(Material for this exercise)
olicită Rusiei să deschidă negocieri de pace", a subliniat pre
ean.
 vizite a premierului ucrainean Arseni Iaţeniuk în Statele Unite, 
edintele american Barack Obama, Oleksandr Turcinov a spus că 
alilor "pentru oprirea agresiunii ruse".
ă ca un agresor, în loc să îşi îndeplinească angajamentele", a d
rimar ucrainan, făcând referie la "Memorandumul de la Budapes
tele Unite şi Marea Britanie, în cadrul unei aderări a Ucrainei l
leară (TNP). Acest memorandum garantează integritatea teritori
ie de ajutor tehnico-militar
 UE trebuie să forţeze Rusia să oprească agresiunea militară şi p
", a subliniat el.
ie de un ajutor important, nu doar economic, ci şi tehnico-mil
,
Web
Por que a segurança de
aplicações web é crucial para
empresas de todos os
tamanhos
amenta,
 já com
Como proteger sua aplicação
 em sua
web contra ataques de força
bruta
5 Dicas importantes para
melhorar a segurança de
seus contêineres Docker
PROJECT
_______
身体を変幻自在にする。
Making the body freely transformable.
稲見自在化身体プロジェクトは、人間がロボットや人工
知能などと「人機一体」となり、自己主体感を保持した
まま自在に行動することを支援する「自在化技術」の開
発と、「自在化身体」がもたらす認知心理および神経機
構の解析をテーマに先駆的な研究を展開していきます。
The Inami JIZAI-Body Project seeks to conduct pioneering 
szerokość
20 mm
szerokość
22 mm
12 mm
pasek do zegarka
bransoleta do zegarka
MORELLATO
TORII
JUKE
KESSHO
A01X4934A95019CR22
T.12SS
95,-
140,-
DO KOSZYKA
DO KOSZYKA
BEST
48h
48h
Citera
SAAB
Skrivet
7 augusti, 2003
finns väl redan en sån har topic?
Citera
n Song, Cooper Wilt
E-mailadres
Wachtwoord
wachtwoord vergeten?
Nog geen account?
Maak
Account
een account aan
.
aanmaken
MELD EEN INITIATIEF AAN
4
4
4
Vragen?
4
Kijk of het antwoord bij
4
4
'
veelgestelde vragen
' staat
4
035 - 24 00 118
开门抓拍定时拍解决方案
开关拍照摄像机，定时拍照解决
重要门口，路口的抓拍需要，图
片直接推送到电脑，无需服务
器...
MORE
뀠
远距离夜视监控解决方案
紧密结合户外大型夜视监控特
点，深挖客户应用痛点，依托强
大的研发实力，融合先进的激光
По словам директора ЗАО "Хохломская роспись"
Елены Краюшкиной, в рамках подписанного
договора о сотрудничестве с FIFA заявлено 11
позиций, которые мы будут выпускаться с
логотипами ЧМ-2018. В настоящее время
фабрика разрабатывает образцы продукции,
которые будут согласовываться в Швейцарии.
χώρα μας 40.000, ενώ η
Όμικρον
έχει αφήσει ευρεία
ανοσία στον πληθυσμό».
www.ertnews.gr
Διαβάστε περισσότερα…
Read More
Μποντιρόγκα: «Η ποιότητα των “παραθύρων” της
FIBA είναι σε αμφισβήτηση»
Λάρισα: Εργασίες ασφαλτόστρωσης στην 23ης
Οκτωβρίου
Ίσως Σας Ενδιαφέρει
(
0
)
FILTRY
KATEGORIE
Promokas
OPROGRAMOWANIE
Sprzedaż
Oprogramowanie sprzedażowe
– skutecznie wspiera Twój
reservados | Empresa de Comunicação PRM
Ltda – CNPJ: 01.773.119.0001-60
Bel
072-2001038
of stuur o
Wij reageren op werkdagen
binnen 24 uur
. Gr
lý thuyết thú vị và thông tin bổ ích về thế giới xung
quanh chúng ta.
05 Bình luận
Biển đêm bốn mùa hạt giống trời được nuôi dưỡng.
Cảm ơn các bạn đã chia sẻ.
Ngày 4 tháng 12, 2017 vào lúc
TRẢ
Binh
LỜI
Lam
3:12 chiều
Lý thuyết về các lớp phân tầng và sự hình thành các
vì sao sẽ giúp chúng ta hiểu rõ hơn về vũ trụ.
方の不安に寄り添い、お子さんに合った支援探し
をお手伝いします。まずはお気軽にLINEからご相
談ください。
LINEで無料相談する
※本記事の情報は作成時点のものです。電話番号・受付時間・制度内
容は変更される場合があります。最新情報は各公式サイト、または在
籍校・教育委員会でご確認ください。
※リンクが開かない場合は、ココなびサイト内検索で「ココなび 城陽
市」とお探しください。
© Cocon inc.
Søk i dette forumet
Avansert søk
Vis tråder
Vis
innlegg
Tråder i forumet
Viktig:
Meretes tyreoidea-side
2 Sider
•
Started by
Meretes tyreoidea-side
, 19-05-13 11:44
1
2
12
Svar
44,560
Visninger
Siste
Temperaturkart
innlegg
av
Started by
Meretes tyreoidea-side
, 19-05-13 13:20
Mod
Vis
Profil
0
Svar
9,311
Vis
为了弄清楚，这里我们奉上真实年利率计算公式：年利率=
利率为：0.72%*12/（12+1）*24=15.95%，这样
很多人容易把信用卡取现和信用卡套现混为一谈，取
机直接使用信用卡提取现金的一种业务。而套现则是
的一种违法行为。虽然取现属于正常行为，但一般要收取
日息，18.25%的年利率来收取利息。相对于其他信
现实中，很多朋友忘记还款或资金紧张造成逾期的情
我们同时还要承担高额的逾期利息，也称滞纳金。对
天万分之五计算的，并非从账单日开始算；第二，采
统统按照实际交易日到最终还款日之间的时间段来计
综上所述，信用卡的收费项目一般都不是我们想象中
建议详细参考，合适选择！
(End Material for this exercise)
Required work:
Work through the data line by line and state how many lines have the string "tehnico"; add nothing else.

Solution to this exercise:
2